◆ **Exercise description**:
In the entries below, count every line containing "använder". Return the number and nothing else.

◆ **Data extract**:
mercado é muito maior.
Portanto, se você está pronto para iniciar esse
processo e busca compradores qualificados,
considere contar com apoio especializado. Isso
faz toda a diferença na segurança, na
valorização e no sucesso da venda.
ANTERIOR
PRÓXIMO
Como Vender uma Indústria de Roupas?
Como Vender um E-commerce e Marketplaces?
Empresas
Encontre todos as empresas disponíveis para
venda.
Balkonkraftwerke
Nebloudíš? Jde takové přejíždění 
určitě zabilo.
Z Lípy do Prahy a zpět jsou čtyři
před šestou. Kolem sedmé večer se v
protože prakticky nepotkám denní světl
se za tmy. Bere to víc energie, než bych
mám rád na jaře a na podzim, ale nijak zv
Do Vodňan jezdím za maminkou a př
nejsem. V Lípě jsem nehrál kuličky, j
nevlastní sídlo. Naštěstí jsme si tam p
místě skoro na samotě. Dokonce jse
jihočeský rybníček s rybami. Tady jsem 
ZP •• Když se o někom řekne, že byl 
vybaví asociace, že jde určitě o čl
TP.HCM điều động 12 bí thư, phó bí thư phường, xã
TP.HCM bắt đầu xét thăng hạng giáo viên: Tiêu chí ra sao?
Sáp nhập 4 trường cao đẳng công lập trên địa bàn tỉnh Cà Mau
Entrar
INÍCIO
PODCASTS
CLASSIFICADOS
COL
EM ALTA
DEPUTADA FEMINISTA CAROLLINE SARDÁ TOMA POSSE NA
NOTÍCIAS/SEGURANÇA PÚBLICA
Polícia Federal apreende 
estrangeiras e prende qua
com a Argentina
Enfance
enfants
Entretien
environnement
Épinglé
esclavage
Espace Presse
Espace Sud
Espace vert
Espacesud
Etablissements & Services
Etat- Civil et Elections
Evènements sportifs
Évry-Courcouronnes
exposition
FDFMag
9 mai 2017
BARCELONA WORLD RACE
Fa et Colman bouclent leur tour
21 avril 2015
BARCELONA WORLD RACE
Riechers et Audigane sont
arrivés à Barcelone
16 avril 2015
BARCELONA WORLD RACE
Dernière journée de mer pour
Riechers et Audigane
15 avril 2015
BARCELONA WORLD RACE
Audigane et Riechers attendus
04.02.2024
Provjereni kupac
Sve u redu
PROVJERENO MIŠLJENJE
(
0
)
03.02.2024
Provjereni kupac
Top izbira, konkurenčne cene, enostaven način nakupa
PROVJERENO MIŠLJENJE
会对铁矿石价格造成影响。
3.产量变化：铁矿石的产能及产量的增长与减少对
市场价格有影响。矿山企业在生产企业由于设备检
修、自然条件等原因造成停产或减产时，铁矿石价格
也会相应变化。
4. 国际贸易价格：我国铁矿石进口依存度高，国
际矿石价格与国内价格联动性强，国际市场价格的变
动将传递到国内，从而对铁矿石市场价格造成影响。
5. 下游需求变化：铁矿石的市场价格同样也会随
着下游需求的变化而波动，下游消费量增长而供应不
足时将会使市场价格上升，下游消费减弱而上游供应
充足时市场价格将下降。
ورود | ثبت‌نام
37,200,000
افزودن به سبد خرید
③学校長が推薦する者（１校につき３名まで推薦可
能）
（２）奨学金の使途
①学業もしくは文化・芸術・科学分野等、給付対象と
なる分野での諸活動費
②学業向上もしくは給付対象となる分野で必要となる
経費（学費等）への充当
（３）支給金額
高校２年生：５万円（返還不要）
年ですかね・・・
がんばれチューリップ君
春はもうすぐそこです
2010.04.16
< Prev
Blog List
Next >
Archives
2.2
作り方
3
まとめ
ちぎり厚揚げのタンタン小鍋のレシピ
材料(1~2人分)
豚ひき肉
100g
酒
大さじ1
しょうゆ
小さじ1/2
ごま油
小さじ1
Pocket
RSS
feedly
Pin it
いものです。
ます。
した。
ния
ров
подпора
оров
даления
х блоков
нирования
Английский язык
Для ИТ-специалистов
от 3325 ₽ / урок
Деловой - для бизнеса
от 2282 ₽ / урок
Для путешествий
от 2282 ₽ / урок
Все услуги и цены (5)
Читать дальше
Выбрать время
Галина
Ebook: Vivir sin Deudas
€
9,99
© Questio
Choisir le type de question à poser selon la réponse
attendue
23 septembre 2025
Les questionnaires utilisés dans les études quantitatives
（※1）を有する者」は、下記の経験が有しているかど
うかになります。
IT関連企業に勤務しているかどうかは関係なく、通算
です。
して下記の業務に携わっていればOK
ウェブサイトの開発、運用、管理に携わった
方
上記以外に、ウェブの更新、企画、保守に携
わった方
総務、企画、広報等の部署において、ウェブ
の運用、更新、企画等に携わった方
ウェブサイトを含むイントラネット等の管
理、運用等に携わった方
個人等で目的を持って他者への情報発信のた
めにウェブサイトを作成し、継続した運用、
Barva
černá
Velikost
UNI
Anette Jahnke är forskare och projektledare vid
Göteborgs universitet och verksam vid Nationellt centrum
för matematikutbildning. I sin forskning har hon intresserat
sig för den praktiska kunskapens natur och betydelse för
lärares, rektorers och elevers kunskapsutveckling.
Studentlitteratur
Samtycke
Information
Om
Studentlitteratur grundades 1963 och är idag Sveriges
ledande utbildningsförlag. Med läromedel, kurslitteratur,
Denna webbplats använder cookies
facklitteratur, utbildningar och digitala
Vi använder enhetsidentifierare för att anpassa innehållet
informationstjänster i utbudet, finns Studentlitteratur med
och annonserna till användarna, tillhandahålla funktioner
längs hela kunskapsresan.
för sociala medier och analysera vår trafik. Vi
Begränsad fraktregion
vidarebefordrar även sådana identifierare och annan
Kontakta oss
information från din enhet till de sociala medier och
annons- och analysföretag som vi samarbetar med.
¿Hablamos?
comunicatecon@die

◆ **Response for this exercise**:
2